→ **WHAT THE TASK ASKS**
From the records below, set down exactly the lines starting with the line that contains "[Home] (125, 30)" and going on through the line that contains "Decline (639, 1539)". Nothing else is wanted.
*** TASK MATERIAL ***
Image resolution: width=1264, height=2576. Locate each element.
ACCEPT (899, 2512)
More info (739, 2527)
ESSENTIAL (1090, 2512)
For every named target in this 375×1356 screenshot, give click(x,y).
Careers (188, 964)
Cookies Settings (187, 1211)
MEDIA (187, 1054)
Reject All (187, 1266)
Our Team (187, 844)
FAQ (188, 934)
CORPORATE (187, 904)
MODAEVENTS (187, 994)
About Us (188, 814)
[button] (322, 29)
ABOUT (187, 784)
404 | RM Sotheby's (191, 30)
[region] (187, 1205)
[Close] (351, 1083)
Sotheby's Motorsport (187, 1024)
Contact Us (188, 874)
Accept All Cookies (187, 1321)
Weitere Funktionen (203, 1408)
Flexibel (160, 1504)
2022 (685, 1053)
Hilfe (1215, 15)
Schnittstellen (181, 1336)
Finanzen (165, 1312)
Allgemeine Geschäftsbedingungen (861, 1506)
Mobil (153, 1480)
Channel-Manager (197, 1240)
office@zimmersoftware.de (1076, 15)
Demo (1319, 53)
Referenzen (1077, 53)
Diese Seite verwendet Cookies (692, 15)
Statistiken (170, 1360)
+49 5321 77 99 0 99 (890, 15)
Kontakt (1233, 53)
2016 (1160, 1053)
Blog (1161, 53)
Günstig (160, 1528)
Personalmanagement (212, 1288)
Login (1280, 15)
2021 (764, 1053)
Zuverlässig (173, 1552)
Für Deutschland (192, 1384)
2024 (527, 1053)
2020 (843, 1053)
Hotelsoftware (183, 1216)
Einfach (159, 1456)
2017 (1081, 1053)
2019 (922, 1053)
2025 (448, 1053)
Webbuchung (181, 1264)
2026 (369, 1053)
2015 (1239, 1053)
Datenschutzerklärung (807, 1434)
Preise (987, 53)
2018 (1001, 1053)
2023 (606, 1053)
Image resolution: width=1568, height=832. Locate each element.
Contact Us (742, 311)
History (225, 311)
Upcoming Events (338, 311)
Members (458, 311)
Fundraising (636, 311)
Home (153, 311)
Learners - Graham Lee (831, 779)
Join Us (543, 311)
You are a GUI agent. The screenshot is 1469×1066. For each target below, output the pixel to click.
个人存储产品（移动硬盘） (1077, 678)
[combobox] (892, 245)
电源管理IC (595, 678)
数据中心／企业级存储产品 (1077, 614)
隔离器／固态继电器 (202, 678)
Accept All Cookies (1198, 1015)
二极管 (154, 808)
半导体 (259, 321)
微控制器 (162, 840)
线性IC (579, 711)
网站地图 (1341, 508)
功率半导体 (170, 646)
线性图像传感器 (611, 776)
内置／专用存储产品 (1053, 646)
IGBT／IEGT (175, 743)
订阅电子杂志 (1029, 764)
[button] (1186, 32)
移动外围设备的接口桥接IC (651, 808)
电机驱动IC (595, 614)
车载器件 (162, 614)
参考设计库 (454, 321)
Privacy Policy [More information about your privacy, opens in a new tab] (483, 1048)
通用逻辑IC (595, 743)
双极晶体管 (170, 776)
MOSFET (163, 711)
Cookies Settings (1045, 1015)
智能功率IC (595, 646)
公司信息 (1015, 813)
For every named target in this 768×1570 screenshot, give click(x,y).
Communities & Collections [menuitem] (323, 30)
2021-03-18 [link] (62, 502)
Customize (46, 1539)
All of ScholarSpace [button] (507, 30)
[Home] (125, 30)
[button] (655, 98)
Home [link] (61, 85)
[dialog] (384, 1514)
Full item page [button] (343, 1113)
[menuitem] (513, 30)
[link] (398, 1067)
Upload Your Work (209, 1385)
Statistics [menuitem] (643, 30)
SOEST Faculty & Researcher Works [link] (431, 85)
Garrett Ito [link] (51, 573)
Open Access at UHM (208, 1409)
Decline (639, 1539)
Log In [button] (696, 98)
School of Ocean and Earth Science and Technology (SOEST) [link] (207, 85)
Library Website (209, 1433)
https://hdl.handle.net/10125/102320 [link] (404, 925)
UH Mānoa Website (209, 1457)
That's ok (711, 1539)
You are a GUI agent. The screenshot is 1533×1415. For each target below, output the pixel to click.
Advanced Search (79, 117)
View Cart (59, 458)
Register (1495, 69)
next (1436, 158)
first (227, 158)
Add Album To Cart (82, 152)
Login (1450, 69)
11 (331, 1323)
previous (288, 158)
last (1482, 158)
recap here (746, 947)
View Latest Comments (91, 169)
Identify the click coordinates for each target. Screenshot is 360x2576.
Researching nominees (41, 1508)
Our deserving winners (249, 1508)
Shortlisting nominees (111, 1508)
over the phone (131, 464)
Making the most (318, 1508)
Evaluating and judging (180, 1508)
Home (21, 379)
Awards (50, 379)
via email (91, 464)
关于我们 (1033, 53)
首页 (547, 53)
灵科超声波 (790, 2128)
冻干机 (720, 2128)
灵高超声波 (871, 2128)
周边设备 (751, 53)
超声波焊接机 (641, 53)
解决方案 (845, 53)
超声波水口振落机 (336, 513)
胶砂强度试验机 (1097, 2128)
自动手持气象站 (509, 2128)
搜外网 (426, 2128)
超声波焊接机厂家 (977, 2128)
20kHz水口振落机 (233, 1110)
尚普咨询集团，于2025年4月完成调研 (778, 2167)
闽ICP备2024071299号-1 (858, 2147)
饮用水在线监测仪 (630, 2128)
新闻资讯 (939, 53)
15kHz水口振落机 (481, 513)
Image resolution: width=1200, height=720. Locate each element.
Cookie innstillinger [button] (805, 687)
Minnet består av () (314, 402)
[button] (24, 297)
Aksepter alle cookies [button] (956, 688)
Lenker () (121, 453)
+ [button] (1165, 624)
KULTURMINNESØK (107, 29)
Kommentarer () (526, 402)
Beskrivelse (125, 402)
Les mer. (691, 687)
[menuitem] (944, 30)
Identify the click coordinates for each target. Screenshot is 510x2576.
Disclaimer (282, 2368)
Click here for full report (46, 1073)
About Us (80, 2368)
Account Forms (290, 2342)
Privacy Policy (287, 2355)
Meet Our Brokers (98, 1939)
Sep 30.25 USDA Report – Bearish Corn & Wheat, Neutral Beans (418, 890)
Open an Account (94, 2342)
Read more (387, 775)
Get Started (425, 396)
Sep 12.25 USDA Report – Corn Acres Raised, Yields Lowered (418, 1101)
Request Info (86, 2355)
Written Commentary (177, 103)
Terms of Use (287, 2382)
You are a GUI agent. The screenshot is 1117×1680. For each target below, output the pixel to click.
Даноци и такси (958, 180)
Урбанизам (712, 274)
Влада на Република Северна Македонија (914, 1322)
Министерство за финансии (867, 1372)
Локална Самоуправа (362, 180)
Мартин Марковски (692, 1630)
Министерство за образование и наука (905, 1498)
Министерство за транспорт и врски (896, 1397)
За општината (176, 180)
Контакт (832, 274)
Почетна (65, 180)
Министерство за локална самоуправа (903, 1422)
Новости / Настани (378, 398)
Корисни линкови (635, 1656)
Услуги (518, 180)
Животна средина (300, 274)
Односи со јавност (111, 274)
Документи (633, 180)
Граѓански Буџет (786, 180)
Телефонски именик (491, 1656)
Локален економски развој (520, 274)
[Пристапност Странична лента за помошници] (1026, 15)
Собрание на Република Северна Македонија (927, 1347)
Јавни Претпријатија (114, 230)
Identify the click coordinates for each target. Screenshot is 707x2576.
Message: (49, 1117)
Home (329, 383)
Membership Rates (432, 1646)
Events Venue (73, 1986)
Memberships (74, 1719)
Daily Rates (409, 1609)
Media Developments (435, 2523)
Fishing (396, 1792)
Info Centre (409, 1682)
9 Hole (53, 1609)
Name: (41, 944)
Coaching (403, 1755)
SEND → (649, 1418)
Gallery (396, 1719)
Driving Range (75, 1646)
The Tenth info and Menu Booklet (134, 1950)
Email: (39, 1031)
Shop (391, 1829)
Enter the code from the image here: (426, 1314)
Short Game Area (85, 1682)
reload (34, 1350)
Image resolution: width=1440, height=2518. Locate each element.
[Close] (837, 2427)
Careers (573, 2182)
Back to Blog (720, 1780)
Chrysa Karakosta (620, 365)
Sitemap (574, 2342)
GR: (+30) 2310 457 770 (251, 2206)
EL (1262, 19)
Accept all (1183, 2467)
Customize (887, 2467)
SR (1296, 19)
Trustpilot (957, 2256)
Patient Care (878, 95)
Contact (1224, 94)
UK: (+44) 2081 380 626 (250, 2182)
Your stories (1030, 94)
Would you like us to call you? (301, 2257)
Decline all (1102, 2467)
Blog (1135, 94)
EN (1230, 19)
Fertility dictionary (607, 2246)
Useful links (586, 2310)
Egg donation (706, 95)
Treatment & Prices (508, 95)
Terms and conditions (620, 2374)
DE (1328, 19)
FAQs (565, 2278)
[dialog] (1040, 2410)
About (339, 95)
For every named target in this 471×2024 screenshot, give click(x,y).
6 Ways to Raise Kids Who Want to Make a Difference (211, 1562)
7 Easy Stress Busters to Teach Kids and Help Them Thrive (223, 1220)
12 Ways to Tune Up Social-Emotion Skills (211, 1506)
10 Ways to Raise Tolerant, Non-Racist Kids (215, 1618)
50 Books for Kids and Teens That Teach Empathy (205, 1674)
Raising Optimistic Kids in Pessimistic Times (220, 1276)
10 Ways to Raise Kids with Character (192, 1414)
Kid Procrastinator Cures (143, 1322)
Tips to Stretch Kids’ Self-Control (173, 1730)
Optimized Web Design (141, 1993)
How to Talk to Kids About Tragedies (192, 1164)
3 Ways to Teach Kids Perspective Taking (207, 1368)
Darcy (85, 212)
*** End of TASK MATERIAL ***
→ **SOLUTION FOR THIS PROBLEM**
[Home] (125, 30)
[button] (655, 98)
Home [link] (61, 85)
[dialog] (384, 1514)
Full item page [button] (343, 1113)
[menuitem] (513, 30)
[link] (398, 1067)
Upload Your Work (209, 1385)
Statistics [menuitem] (643, 30)
SOEST Faculty & Researcher Works [link] (431, 85)
Garrett Ito [link] (51, 573)
Open Access at UHM (208, 1409)
Decline (639, 1539)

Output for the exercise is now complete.